Sure enough, a gigantic purple nose with a man attached to it entered the room. Sir Alex was apoplectic.

“What the fucking hell was that? You lot are a bunch of shit! Ye aren’t worth the fucking shirt!”

No-one met his gaze; they knew he was looking for a target. His eyes swept over Ashley Young, who was utilising his talent for hiding when it really matters, and Rio, who immediately Tweeted his despair to his legions of followers in broken English.
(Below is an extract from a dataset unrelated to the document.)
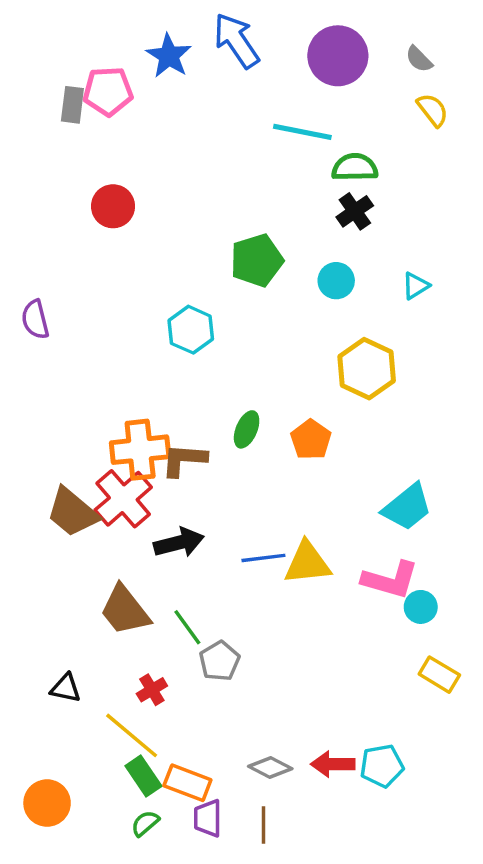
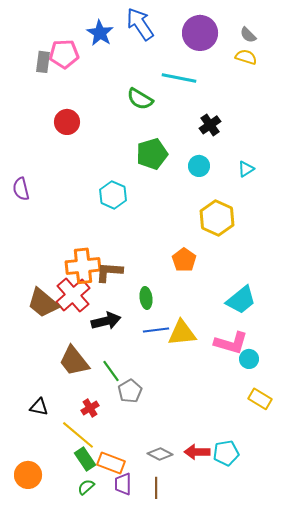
yellow semicircle: (433, 110) -> (246, 57), moved, turned -35
green semicircle: (355, 167) -> (140, 99), moved, turned -148
green ellipse: (247, 429) -> (146, 298), moved, turned -30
Fergie whirled round to vent his rage on his captain, but Evra was not at his assigned peg, but about twenty yards further up the dressing room. Then he found his target; the young Spaniard De Gea hadn’t seen him enter. Fergie picked up a discarded boot and hurled it at the goalkeeper, who dropped it.

“What the fuck were ye doin’ out there, laddie? A blind fisherman could catch more than you!”

There was a snigger from the left; it was a mistake.

“”What the fuck are ye laughing at, Welbeck? Just ‘cos your strike partner looks like Shrek doesnae mean ye have to play like Donkey!” Turning away from the now crying England international Ferguson focussed his gaze upon Nani, who hurled himself to the floor feigning injury. “Ah, get up, you silly twat! You were really fucking bad out there! God, I’m fed up with the lot of you! I’m having to put Jonesy in more positions than a porn star just to cover your sorry arses! Fuck yez all!”

With that, Ferguson stormed out of the room, pausing only to slap a now moonwalking Nani across the back of the head. Sheepishly, Mike Phelan entered and smiled at the assembled players.